Let me think about this for a second...Okay, I've thought about it and I believe you're very wrong.
First of all, do you have Dwarf 3 or have you ever used a Dwarf 3? Or are you basing everything you believe to be true on videos from folks that were given Dwarf 3 units for free, with the agreement that they would produce positive press?
I have one, and was not given one of those early publicity/press units. Mine is from the first production shipment that I got because of a very early preorder.
It produces very nice images over very long periods while in EQ mode. Alt-as acquisition is mostly ruined by the huge amount of field rotation that happens because of how long it takes to get good image quality.
I am also thinking of selling it, and yes, I I have preordered an S30.
Okay, you want to know what's wrong with the Dwarf 3 in the real world?
- It is very slow. To get a decent image literally takes hours of exposure. With polar alignment and 45 second subs, I haven't seen anything useful come from it in less than two hours. Top quality images take longer.
- The JPG output from the scope is terrible. Admittedly this is just my opinion, but it's not good enough for anything besides a preview of what's happening.
- To get decent images requires stacking individual subs and processing in external apps. This is likely beyond the scope (see what I did there?) of what most users of a $500 product will be interested in doing.
- And yes, you have to stack the subs. The TIFF that is saved in the scope is already stretched and is only a bad 16-bit version of the bad JPG preview. It is almost completely useless for any kind of processing because it's already stretched and somewhat processed.
- The software is badly designed and very odd to use. DwarfLab did a rewrite earlier this year and evidently redesigned large portions of it, but it is still pretty bad and cumbersome to use. I've been told that you can reframe an image, but I have yet to be successful at it.
- The software is incomplete. They promised mosaic mode, it isn't there. The promised AI trained noise removal and superior JPG quality isn't there. Or if the noise removal is there, it needs a lot more training because it looks worse than competitors.
- There is no attempt to save settings or even retain them as you move through the seemingly endless steps to set up a shot. And if you go back to redo an earlier step, it completely forgets any later settings when you get back to that step. Don't even ask if you can retain settings from session to session.
- If I really wanted to live with polar alignment, I would have spent my money on something much more capable than the Dwarf 3. I'm not going to get into the issues with how they set up polar alignment because that would be whole other post. Suffice it to say that with a specific set of steps that work around their implementation, I can usually get good enough alignment in around ten minutes.

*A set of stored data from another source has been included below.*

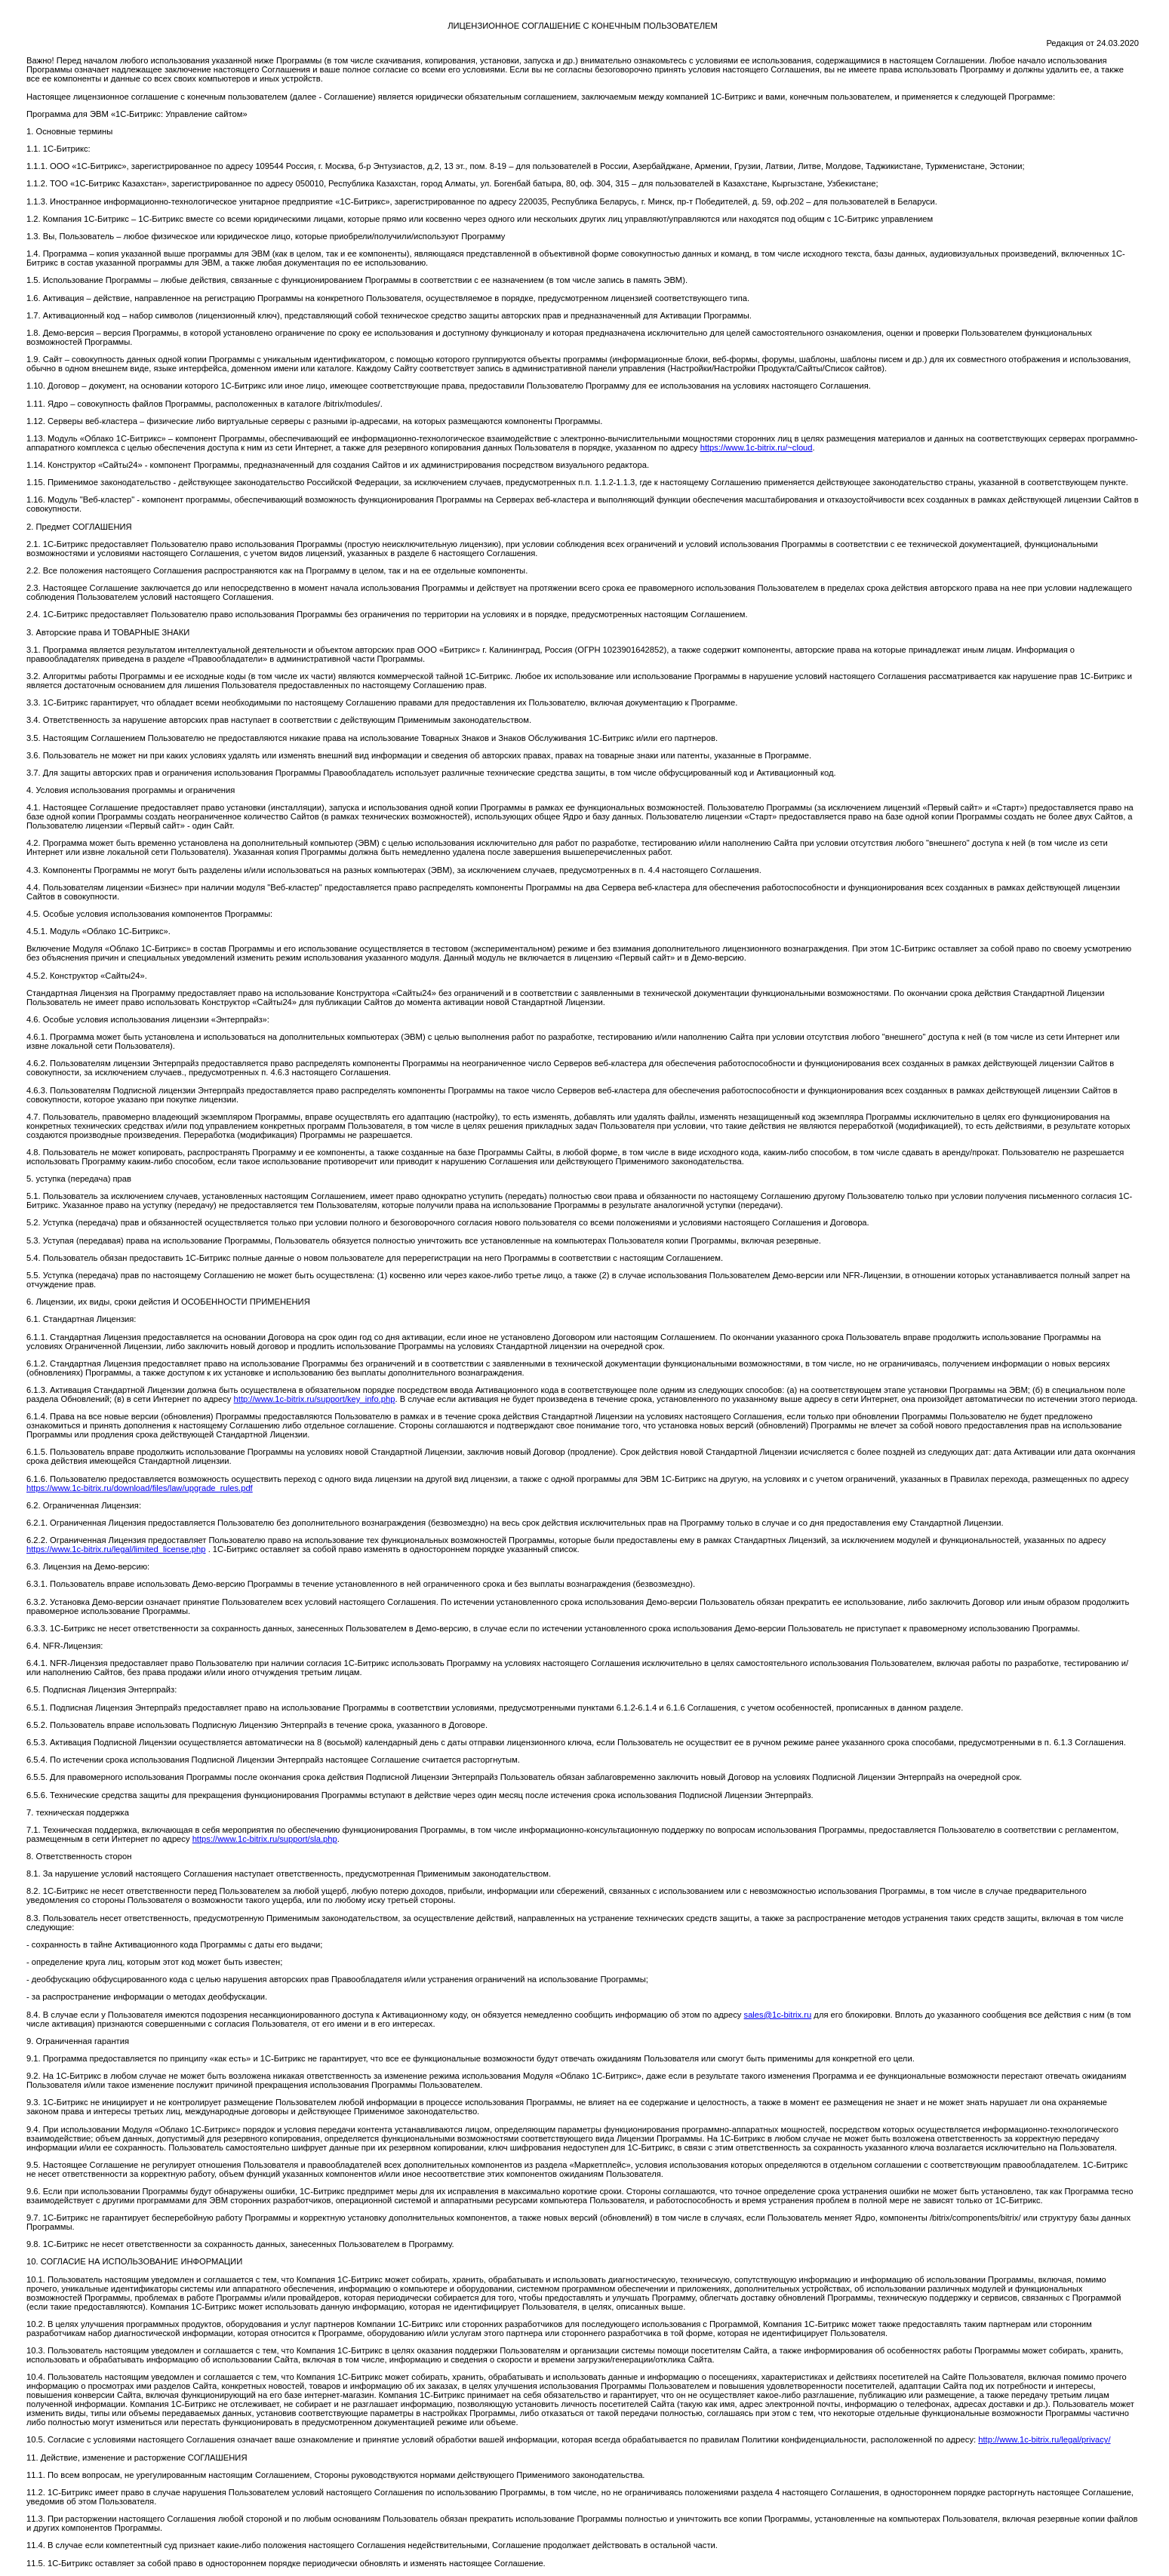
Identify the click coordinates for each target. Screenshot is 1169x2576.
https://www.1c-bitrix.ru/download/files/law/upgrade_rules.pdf (139, 1487)
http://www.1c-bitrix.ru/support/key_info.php (314, 1398)
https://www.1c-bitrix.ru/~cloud (756, 447)
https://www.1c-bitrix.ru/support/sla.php (264, 1838)
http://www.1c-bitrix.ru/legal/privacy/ (1044, 2439)
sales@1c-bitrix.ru (778, 2014)
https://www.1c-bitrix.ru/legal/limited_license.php (116, 1549)
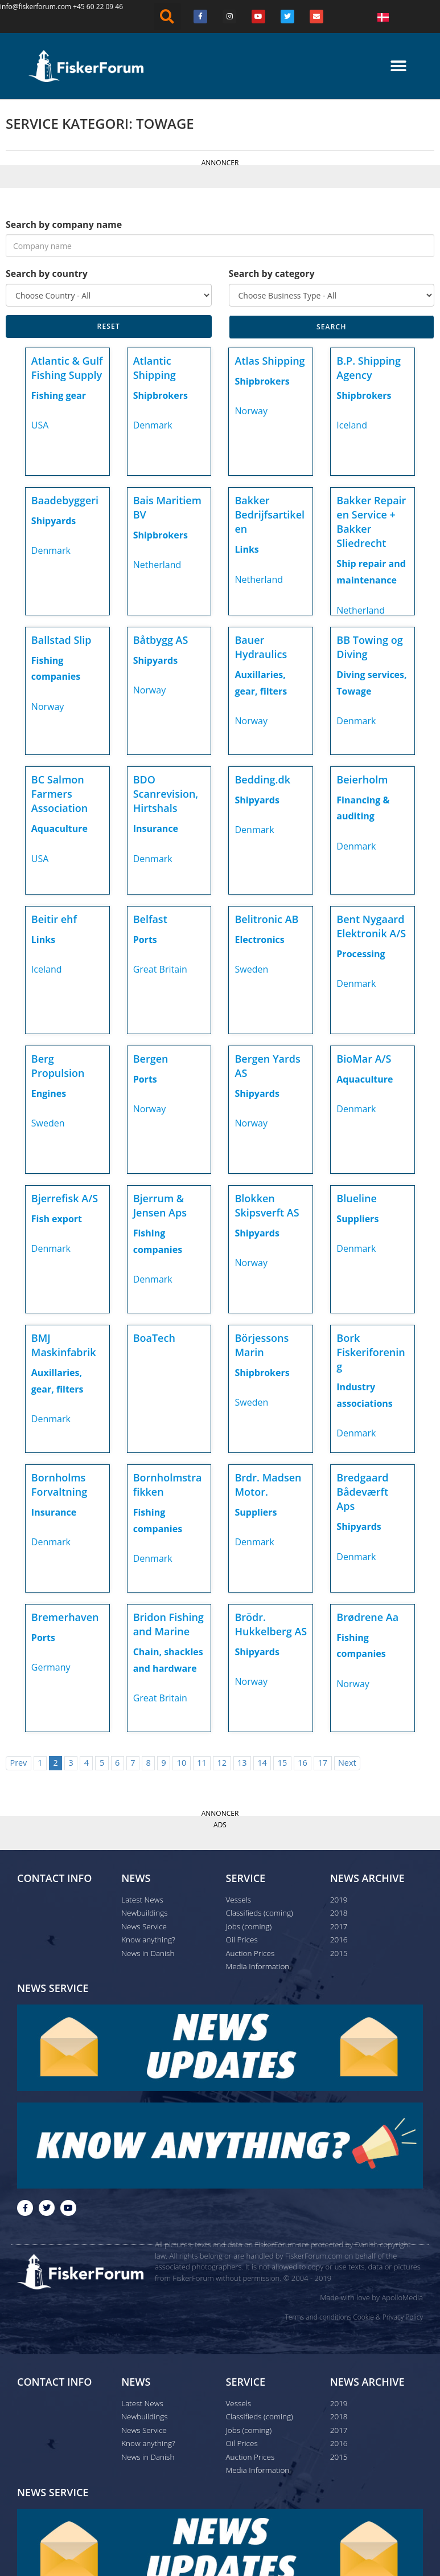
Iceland (351, 425)
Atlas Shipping (270, 361)
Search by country (47, 273)
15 (282, 1762)
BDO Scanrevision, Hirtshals (166, 794)
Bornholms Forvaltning (59, 1485)
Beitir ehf (54, 919)
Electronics (259, 939)
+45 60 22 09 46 (98, 6)
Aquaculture (59, 828)
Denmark (152, 425)
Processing (360, 954)
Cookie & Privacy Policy (388, 2316)
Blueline (356, 1198)
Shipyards (53, 521)
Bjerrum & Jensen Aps (160, 1205)
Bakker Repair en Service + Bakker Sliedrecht (371, 521)
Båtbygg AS (160, 640)
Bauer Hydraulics (261, 647)
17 (322, 1762)
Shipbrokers (160, 395)
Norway (251, 411)
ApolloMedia (402, 2297)
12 (222, 1762)
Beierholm (362, 779)
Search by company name (64, 224)
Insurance (155, 828)
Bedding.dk (262, 779)
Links (246, 549)
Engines (48, 1093)
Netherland (157, 564)
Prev (18, 1762)
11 (201, 1762)
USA (40, 425)
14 (261, 1762)
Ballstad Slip (61, 640)
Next (347, 1762)
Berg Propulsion (58, 1066)
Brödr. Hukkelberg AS (271, 1624)
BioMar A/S (363, 1058)
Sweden (251, 969)
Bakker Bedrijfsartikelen (270, 514)
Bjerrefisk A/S (64, 1198)
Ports (145, 939)
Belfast (150, 919)
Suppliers (357, 1219)
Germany (51, 1667)
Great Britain (160, 969)
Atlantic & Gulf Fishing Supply (67, 368)
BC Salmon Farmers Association (59, 794)
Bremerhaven (65, 1617)
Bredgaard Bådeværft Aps (362, 1492)
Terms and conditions (318, 2316)
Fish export (56, 1219)
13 (241, 1762)
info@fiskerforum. (28, 6)
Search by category (272, 273)
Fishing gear (58, 395)
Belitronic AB (266, 919)
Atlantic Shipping (154, 368)
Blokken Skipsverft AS (267, 1205)
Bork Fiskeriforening (370, 1352)
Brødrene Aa (367, 1617)
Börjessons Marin (262, 1345)
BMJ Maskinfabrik (63, 1345)
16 (302, 1762)
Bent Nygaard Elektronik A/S (371, 926)
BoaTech (154, 1338)
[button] (167, 16)
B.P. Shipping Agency (368, 368)
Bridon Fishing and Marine (168, 1624)
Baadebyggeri (64, 500)
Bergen (150, 1058)
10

But with lots of time and lots of work, the Dwarf 3 can produce some very nice images.
I'm going with the S30 for a tiny grab and go scope because of what I've already seen over the last year with the S50. Yeah, it's been a year. I was one of the early preorders on it, too. Early adopter seems like the story of my life.
The S50 produces very good output from a consistent and easy to use interface. It's field-of-view was way too limited for a lot of targets, but the recent 2.1.0 release cured that with ZWOs introduction of mosaics. The same statement holds true for support of polar alignment in the Seestar. Yeah, a few folks are doing a hacked together process that doesn't work very well, but with the mosaic capability, it's not needed.
The Seestar mosaic mode (in the app they call it 'Framing') removes most of the advantages of EQ mode. It removes field rotation artifacts, and it removes walking noise. The other thing I've found in using an S50 and Dwarf 3 side-by-side, is that for similar sized targets, their acquisition time is comparable. IOW--the Dwarf 3 with it's nice large sensor, and the S50 at a full 2X magnification take similar pics of a target in roughly equivalent time. But here's the key point. With the S50 I don't have to use that large slow field all the time. I can shrink it down to the size of the target. In the future, I'll probably use a very small mosaic for all captures because of the image quality it produces. the only real polar alignment advantage that the Seestar mosaic mode doesn't overcome is the use of longer subs, but I can live with that.
I expect the S30 to produce similar results in a smaller package. It has a larger FOV with a smaller aperture, but I believe that will be offset (mostly?) by the superior sensor.
Sorry, but in the real world, at least for me, the Dwarf 3 loses, and it isn't even close.